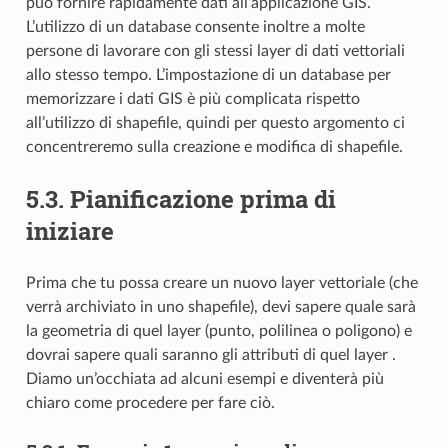
può fornire rapidamente dati all’applicazione GIS.
L’utilizzo di un database consente inoltre a molte
persone di lavorare con gli stessi layer di dati vettoriali
allo stesso tempo. L’impostazione di un database per
memorizzare i dati GIS è più complicata rispetto
all’utilizzo di shapefile, quindi per questo argomento ci
concentreremo sulla creazione e modifica di shapefile.
5.3.
Pianificazione prima di
iniziare
Prima che tu possa creare un nuovo layer vettoriale (che
verrà archiviato in uno shapefile), devi sapere quale sarà
la geometria di quel layer (punto, polilinea o poligono) e
dovrai sapere quali saranno gli attributi di quel layer .
Diamo un’occhiata ad alcuni esempi e diventerà più
chiaro come procedere per fare ciò.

============================================================

» YOUR TASK: Which lines run from the one with "persone di lavorare" through the end of the listing above? Restate them word for word, with nothing else.

» SOLUTION:
persone di lavorare con gli stessi layer di dati vettoriali
allo stesso tempo. L’impostazione di un database per
memorizzare i dati GIS è più complicata rispetto
all’utilizzo di shapefile, quindi per questo argomento ci
concentreremo sulla creazione e modifica di shapefile.
5.3.
Pianificazione prima di
iniziare
Prima che tu possa creare un nuovo layer vettoriale (che
verrà archiviato in uno shapefile), devi sapere quale sarà
la geometria di quel layer (punto, polilinea o poligono) e
dovrai sapere quali saranno gli attributi di quel layer .
Diamo un’occhiata ad alcuni esempi e diventerà più
chiaro come procedere per fare ciò.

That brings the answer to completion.